Over the past decade UMN Morris has built an on-site, community-scale, clean energy platform. In 2019 Environment America recognized that UMN Morris produced the most on-site electricity per student in the United States. The majority of campus power, about 60%, is generated by two University of Minnesota-owned 1.65 megawatt wind turbines. Additional green electricity is generated by several solar photovoltaic systems and a back-pressure steam-turbine at the biomass gasification plant.

I’ve noticed the solar panels sprouting up around campus, so it’s good to see they’ve made significant progress in making our university a bit more green.

Never underestimate insects

Kenya, Somalia, and Ethiopia are being hit hard by massive clouds of locusts — would you believe a mass of insects 37 x 25 miles in area sweeping across East Africa? And that’s only one of multiple swarms.

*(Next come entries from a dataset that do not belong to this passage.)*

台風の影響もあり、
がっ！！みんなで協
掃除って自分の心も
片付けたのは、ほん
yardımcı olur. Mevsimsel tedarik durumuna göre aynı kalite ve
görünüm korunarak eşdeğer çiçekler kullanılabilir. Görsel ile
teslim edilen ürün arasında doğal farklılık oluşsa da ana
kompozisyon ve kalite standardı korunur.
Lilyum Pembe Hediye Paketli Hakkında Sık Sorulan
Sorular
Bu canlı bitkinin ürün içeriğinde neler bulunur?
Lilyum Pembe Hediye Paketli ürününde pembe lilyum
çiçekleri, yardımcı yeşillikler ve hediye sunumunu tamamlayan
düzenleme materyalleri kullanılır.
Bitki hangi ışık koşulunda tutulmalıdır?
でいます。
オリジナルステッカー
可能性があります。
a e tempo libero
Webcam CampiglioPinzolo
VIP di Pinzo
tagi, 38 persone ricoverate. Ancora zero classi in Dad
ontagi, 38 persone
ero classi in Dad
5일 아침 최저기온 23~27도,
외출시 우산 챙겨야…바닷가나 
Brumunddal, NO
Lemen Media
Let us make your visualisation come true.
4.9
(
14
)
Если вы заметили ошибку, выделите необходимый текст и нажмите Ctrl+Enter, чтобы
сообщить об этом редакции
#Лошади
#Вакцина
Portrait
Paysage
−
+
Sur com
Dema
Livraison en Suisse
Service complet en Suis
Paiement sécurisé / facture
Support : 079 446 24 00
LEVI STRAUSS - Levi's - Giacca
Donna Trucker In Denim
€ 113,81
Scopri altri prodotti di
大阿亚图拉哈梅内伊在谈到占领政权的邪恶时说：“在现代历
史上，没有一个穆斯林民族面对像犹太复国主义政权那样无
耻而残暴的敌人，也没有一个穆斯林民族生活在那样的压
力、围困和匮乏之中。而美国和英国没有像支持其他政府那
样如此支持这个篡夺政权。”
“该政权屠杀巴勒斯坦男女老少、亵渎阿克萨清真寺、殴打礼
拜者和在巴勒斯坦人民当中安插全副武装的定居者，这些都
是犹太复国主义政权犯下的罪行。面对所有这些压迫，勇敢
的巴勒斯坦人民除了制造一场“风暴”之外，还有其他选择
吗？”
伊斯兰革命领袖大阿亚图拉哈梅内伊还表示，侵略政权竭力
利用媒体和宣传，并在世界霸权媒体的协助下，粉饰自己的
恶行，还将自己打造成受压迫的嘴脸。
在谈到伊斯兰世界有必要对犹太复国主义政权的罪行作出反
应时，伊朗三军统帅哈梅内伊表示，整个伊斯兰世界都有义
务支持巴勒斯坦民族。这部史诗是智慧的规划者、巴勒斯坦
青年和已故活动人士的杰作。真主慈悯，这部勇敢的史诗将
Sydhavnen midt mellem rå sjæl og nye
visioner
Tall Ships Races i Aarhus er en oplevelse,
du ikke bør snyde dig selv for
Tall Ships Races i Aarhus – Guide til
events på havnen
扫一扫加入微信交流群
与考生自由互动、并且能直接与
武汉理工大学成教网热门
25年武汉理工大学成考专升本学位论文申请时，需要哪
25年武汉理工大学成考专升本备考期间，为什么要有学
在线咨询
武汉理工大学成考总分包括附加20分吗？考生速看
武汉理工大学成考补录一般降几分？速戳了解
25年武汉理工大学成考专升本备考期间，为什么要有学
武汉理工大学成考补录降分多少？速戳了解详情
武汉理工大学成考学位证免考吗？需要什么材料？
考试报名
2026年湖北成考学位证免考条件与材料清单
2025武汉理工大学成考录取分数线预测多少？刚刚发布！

Also troubling — this is a side-effect of climate change.

The swarms are reaching such an unusual size now because of cyclones that rained on the deserts of Oman last year, the FAO’s senior locust forecasting officer Keith Cressman tells Reuters’ Nita Bhalla.

“We know that cyclones are the originators of swarms – and in the past 10 years, there’s been an increase in the frequency of cyclones in the Indian Ocean,” Cressman tells Reuters. Eight cyclones occurred in 2019.

“Normally there’s none, or maybe one. So this is very unusual,” Cressman says. “It’s difficult to attribute to climate change directly, but if this trend of increased frequency of cyclones in Indian Ocean continues, then certainly that’s going to translate to an increase in locust swarms in the Horn of Africa.”

I used to raise Schistocerca, and they are amazingly, scarily prolific when given good conditions, which is what these cyclones are providing.

They’re going to need a lot of spiders — big spiders. Locusts are impressively large and well-armored.